→ Task requirements
Print all the data below exactly, without images.

→ Transcribed page contents
§ §

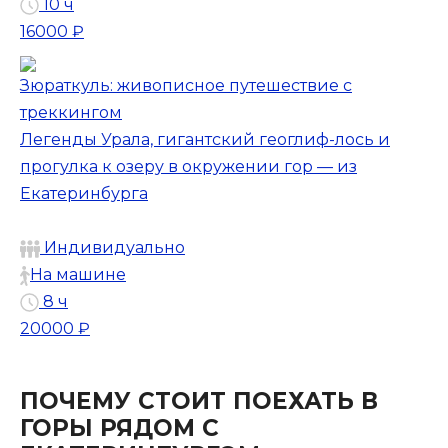
10 ч
16000 ₽
Зюраткуль: живописное путешествие с
треккингом
Легенды Урала, гигантский геоглиф-лось и
прогулка к озеру в окружении гор — из
Екатеринбурга
Индивидуально
На машине
8 ч
20000 ₽
ПОЧЕМУ СТОИТ ПОЕХАТЬ В
ГОРЫ РЯДОМ С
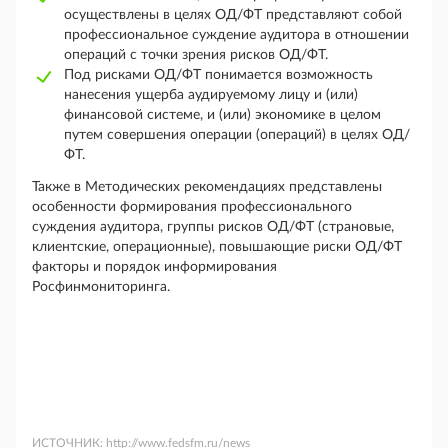
осуществлены в целях ОД/ФТ представляют собой
профессиональное суждение аудитора в отношении
операций с точки зрения рисков ОД/ФТ.
Под рисками ОД/ФТ понимается возможность
нанесения ущерба аудируемому лицу и (или)
финансовой системе, и (или) экономике в целом
путем совершения операции (операций) в целях ОД/
ФТ.
Также в Методических рекомендациях представлены
особенности формирования профессионального
суждения аудитора, группы рисков ОД/ФТ (страновые,
клиентские, операционные), повышающие риски ОД/ФТ
факторы и порядок информирования
Росфинмониторинга.
ИСТОЧНИК:
http://www.fedsfm.ru/news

§ §

→ Response box
10 ч
16000 ₽
Зюраткуль: живописное путешествие с
треккингом
Легенды Урала, гигантский геоглиф-лось и
прогулка к озеру в окружении гор — из
Екатеринбурга
Индивидуально
На машине
8 ч
20000 ₽
ПОЧЕМУ СТОИТ ПОЕХАТЬ В
ГОРЫ РЯДОМ С
осуществлены в целях ОД/ФТ представляют собой
профессиональное суждение аудитора в отношении
операций с точки зрения рисков ОД/ФТ.
Под рисками ОД/ФТ понимается возможность
нанесения ущерба аудируемому лицу и (или)
финансовой системе, и (или) экономике в целом
путем совершения операции (операций) в целях ОД/
ФТ.
Также в Методических рекомендациях представлены
особенности формирования профессионального
суждения аудитора, группы рисков ОД/ФТ (страновые,
клиентские, операционные), повышающие риски ОД/ФТ
факторы и порядок информирования
Росфинмониторинга.
ИСТОЧНИК:
http://www.fedsfm.ru/news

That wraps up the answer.